2. Fan-out via consumer groups. Multiple independent consumer groups can read the same topic simultaneously, each with their own offset. The push worker, SMS worker, email worker, and analytics pipeline all consume the same notifications topic independently — no duplication, no coordination. In SQS you'd need separate queues per consumer. In RabbitMQ you'd need exchange bindings. In Kafka it's free.
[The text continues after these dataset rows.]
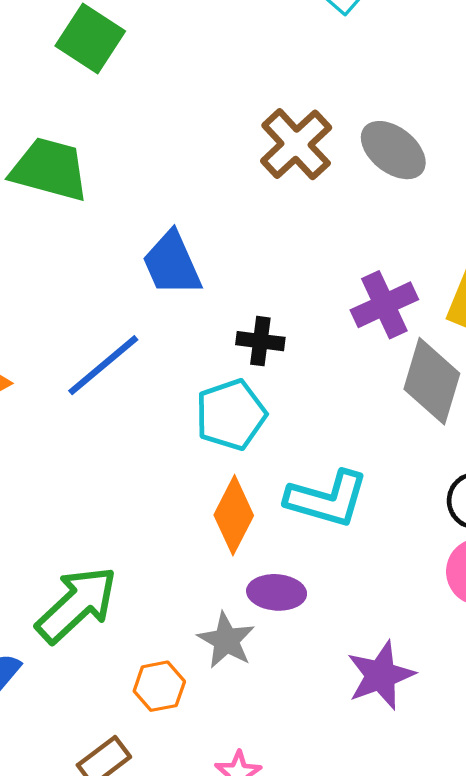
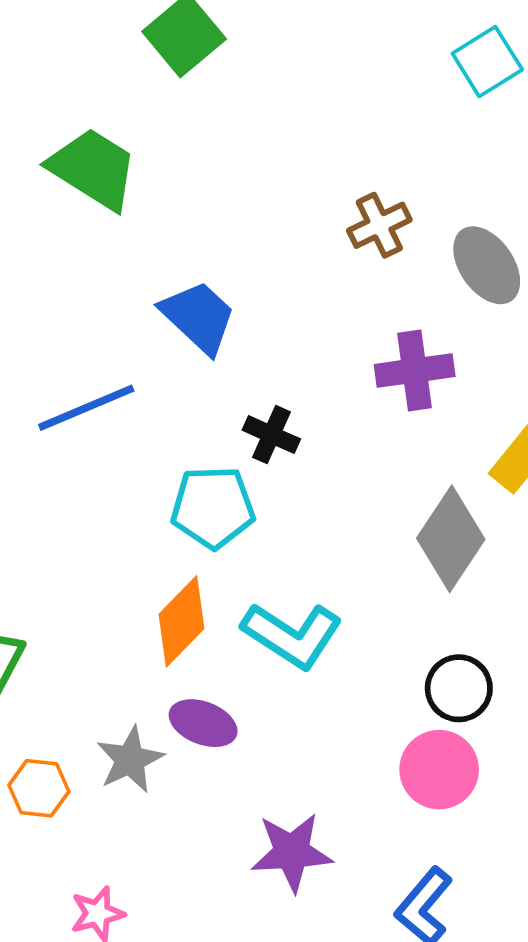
brown cross: (296, 144) -> (379, 225), size x0.7
blue trapezoid: (172, 264) -> (198, 317), turned 140
purple cross: (384, 305) -> (415, 371), moved

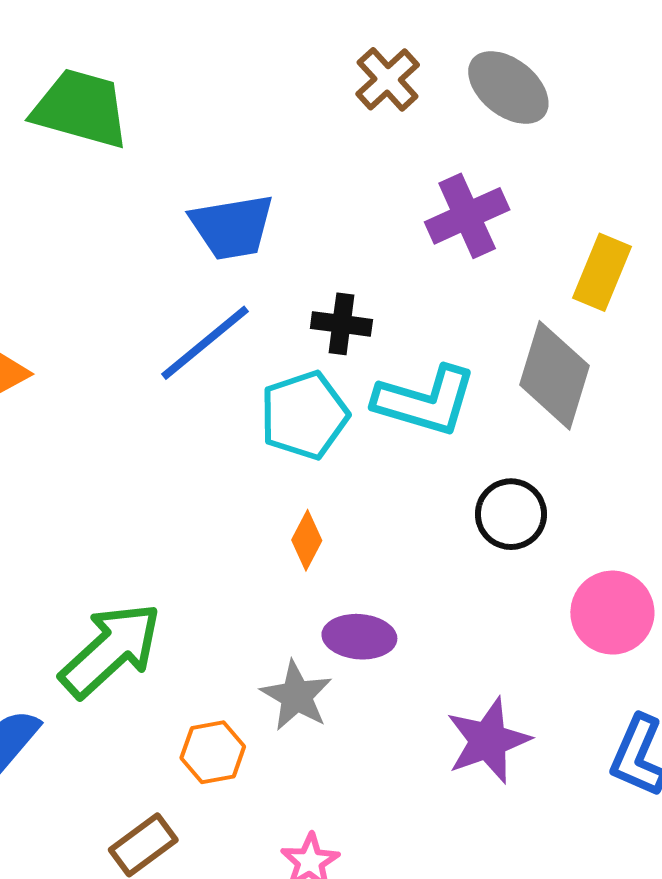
blue trapezoid: (198, 317) -> (232, 227), turned 144
blue line: (86, 408) -> (205, 343), moved
orange diamond: (182, 621) -> (307, 540), size x0.6
cyan L-shape: (292, 635) -> (425, 401), moved
black circle: (459, 688) -> (511, 514), moved

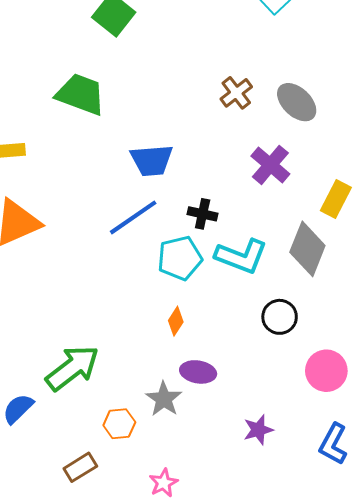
purple cross: (467, 216) -> (270, 165), turned -30
purple star: (488, 741) -> (258, 430), size x0.7

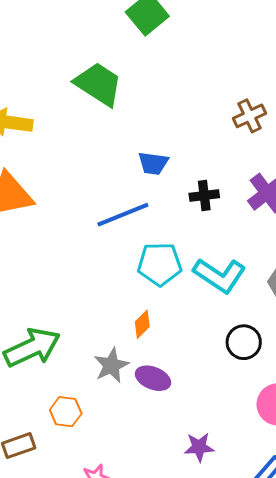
blue trapezoid: (152, 160) -> (153, 163), size x0.7
black cross: (203, 214) -> (204, 195), moved, turned -32
gray star: (164, 399) -> (111, 365), moved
3. Replay. Messages are retained on disk for a configurable window (7 days by default). Deploy a bug that sends wrong notifications for 2 hours? Rewind the consumer offset to 2 hours ago and re-process the entire window with the fixed code. SQS and RabbitMQ deleted those messages the moment they were consumed — there's nothing to rewind to.

The Core Difference

SQS and RabbitMQ are queues — consume a message and it's gone. Kafka is a log — messages persist, consumers read at their own pace, multiple consumers can read the same data independently.

Common Trap

Choosing SQS because it's "simpler to operate." At 5M/sec with fan-out and replay requirements, SQS forces you to build the complexity yourself across hundreds of queues. Kafka's operational overhead is front-loaded but the model fits the problem natively.

Summary#

	SQS	RabbitMQ	Kafka
Throughput per node	~3K/sec	~50–100K/sec	~500K–1M/sec
Replay	No	No	Yes (offset rewind)
Fan-out	Manual (multiple queues)	Exchange bindings	Consumer groups
Broker state	Per message	Per message	Per consumer group offset
Operational complexity	Low	Medium	High
Right for this system	No	No	Yes

Kafka wins because the problem is high-throughput, fan-out, and replay — exactly the three things Kafka is built for and SQS/RabbitMQ are not.